Last year at the MWST, I was talking to Bill Hays about a Scorpion frame that would fit my hand as well as the Target Dragon that I had been shooting. After a little discussion of what I was looking for, he measured my hand and took some notes of the things we talked about.

About a week and a half ago, I received a package from Bill...I had completely forgot about the frame. I have a new job and have been working 12 hour days, so I haven't had time to play. Today I took the time and I'm very happy, to say the least.






I have a little tweaking to do with the bands, but I'm liking what I'm seeing so far.

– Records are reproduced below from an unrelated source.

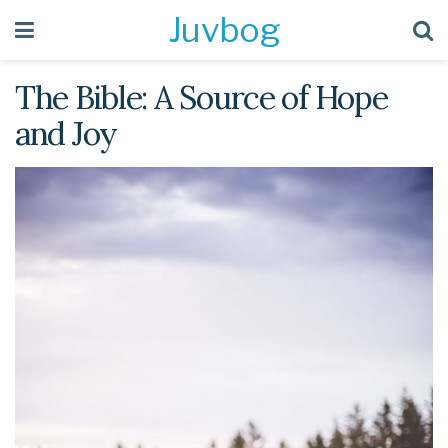
Juvbog
The Bible: A Source of Hope
and Joy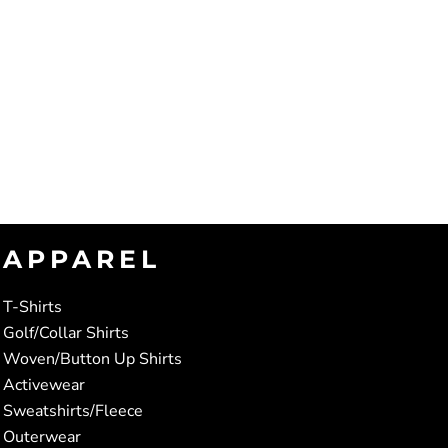
APPAREL
T-Shirts
Golf/Collar Shirts
Woven/Button Up Shirts
Activewear
Sweatshirts/Fleece
Outerwear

Bill, thanks again...it could not be any better!!

Todd


----------



## slingshooterPT (Feb 22, 2014)

Thats a realy beast! love his black discret color, looks super super confortable


----------



## M.J (Nov 1, 2010)

Wow!! That's a looker! :wub:


----------



## JTslinger (Jan 26, 2015)

Very nice looking frame.


----------



## oldmiser (Jan 22, 2014)

Nice custom frame my friend..there will be many hours of shooting for sure with that one..Good shooting for a new shooter~AKAOldmiser


----------



## treefork (Feb 1, 2010)

Looks like a great slingshot !


----------



## Tag (Jun 11, 2014)

Nice slingshot!!!! Thanks for the video


----------



## toolmantf99 (Feb 16, 2012)

Great looking shooter!!


----------



## Beanflip (Sep 11, 2010)

Awesome man! I was just wondering how that frame came out. I hope I get to see it up close.

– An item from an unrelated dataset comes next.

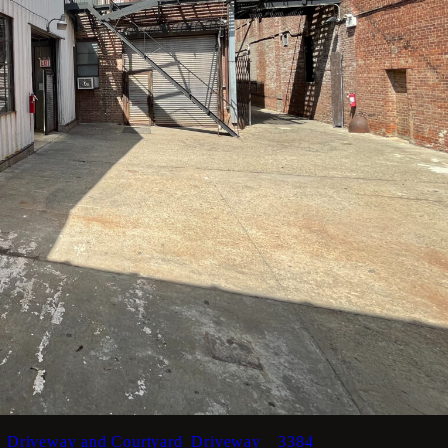
_Driveway and Courtyard_Driveway__3384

Glad you like the targets. I did find that the screws pull out after a short time. Right now I tape them with electrical tape. I also duct taped magnets right to some of the balls.


----------



## Can-Opener (May 11, 2013)

Very Nice!


----------



## leon13 (Oct 4, 2012)

Thanks for showing off ;-) cool shooter and nice video 
Cheerio


----------



## Oneproudmeximan (May 20, 2013)

Welcome to the scorp club man


----------



## Samurai Samoht (Apr 6, 2013)

Sweet!! Back in September I placed an order for almost the same slingshot. Haven't received it yet but I'm even more stoked after seeing your video!

Nice shooting btw. 

Tom


----------



## bigron (Nov 29, 2012)

very nice shooter,i wish i shot as bad as you :rofl:


----------



## WindLvr (Jul 16, 2014)

That's a very nice looking slingshot! Your shooting was pretty good too  I really need to try that setup with the magnets and targets soon!!!


----------



## CanH8r (Dec 3, 2013)

Wow shaweet custom! Awesome shooting and vid too.


----------